И лестничная площадка, заставленная какими-то пепельницами, столами, серыми пластиковыми чемоданами, раздвижными лестницами, чернильными приборами и картонными коробками из-под самокатов.
И двор за высоким забором.
Большой, вымощенный плиткой, охраняемый и малолюдный (пандемия же).
Во двор выходило несколько разноцветных подъездов со стеклянными стенами. Сквозь них было видно деревья в кадках и красивые современные велосипеды у стен.
Мой подъезд был зелёного цвета.
В соседнем жила незнаменитая молодежная певица в стиле кантри. В синем подъезде. Я её как-то видел - в сарафане и ковбойской шляпе - как в кино.

Теперь я совсем забросил роман и сел писать пьесы.
Но на том же, непонятно откуда взявшемся диске, нашел ещё старые романные файлы.
Вот они, выделю кавычками:

«Царь Феодор Иоаннович же к власти был не способен, судя по всему. И искал опоры. Нашел её в Годунове, брате жены Ирины (то есть, Годунов, всё-таки, до власти дорвался - не мытьем так катаньем).
Это мне как раз понятно.
(Ах да, чуть не забыл сказать, я размышляю, и буду размышлять о тех событиях, как дилетант. Но не все ли мы дилетанты по отношению к истории, науке приблизительной и неверной? Дилетанты с разной степенью информированности и знаний. Хотя, видит Бог, откуда почерпнуты эти знания? От тех же дилетантов с учёными степенями, в свою очередь, в лучшем случае, почерпнувших сведения из насквозь ложных «исторических документов». А могут ли они быть не ложными? Вряд ли. Потому что, сколько людей, оставивших эти документы, - столько правд, ангажированности, конъюнктур и выгод… Ну и так далее).
Карамзин пишет, что Годунов тогда был в самом расцвете сил - тридцать два года. Коварный красавец и такая же умница. Ирина укрепила их союз с царём - и всё было прекрасно.
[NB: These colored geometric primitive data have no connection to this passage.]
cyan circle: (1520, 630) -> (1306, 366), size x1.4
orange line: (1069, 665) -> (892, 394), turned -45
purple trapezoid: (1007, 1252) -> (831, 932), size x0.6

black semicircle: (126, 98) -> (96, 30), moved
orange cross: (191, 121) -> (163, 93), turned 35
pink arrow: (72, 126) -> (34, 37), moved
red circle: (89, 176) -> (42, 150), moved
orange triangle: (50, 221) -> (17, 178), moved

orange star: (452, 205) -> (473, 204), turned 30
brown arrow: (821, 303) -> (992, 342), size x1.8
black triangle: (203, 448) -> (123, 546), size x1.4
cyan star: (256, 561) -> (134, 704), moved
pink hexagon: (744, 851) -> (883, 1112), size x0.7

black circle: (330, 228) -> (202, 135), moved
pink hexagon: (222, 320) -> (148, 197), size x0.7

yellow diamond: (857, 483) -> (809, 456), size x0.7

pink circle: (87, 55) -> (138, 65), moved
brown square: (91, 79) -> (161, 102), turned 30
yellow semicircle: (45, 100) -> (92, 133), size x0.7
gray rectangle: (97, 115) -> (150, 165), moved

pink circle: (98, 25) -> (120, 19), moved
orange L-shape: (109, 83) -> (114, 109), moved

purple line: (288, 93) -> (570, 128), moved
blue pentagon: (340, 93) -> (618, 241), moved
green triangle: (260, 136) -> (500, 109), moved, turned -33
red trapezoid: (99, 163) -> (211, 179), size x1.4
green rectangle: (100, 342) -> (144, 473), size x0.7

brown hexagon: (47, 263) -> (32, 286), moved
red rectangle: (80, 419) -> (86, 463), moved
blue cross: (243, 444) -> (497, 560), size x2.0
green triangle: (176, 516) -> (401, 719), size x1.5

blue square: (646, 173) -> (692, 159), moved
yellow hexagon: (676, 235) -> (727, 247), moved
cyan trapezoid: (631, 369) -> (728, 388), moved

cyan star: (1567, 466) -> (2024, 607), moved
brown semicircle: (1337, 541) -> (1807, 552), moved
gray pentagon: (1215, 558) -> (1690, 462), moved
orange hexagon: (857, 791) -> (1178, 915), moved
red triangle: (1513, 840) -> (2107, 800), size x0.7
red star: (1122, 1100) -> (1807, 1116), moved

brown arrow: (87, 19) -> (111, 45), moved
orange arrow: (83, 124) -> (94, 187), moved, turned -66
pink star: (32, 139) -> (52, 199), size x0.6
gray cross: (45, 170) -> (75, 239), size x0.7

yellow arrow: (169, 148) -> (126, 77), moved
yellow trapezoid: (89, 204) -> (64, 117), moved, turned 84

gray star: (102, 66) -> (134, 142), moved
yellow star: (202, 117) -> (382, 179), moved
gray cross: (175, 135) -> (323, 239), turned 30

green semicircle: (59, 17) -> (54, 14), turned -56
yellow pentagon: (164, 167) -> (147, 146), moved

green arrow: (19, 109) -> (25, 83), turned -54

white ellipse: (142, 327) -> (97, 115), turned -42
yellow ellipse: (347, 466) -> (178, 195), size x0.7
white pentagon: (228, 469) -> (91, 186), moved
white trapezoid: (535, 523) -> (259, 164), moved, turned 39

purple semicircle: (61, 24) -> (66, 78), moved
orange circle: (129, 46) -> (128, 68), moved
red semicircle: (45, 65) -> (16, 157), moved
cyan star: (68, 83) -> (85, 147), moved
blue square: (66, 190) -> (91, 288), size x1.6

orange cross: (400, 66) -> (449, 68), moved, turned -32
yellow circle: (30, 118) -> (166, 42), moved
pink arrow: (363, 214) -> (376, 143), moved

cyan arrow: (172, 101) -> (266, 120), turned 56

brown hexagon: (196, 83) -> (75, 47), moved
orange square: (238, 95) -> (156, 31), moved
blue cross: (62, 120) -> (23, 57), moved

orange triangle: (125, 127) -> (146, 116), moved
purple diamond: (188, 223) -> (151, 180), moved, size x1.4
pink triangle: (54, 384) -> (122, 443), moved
И всем Борис был хорош, но не имел лишь одного - «добродетели».
И это замечательно. 
Именно отсутствие добродетели превращает человека в царя.
Не трон портит человека, а к трону рвутся уже испорченные (впрочем, я уже писал).
Но он, Годунов, умел ей, ложной, искусственно притянутой добродетелью, оперировать в своих нуждах.
Тоже замечательное качество.
Царское.

Когда Феодора венчали на царство, владыка Дионисий напомнил ему главные обязанности венценосца: «хранить Закон и царство… милость к чиновникам, воинству и всем людям».
(Естественно, здесь подкупает «милость к чиновникам». Но не всё так просто - скорее всего, это аукаются предыдущие (особенно Иоанна Грозного) правления, когда с неугодными (именно неугодными, а не, допустим, нерадивыми) чиновниками расправлялись люто. Что было правильно - очень хочется добавить. Но это неправильно).
«Цари нам вместо Бога».
И так далее.

Присутствующие «проливали слёзы умиления».

Ещё одна цитата из Николая Михайловича Карамзина: «Но всего больше торжество украшалось веселием лиц и знаками живейшей любви к престолу».

А когда царь вступил, говоря современным языком, в должность, шурин его Годунов, наворовал столько, что Карамзин пишет о небывалости такого богатства от начала России.
Но мне писать о количестве украденного неинтересно.
Скучно».

Это правда, писать о деньгах - невыносимо скучно.   
Хотя эти свои наброски я перечёл с интересом.

Дальше:
«Сижу дома, читаю Карамзина.
О том, как антигодуновская партия - Шуйские, Воротынские, Головины, велела (подговаривала?) боярину Никите Романовичу Юрьеву, заманить Годунова на пир, чтобы там отравить.
Ну, и тут тоже всё понятно.

Но меня интересует Смутное время, традиционно отсчитываемое с 1598-го (смерть Федора Иоанновича, и прекращение династии Рюриковичей на царском престоле Москвы) по 1613-й (некоторые историки дотягивают до 1619-го) годы.
Мы же будем вести его от 1591-го года - с убийства царевича Дмитрия Ивановича, сына Ивана Грозного от непринятой церковью, а потому незаконной - седьмой жены Марии Нагой и до 1613 - убийства Ивана Дмитриевича, так называемого «ворёнка», сына Марии Мнишек то ли от Лжедмитрия Второго, то ли от атамана Ивана Заруцкого.
В общем, с убийства ребенка начали - им же и закончили. Даже имена их - зеркальны.
Меня всегда страшно волновало эти события - убийства несчастных детей. Незаурядные даже для того времени, когда кровь лилась как вода из горстей.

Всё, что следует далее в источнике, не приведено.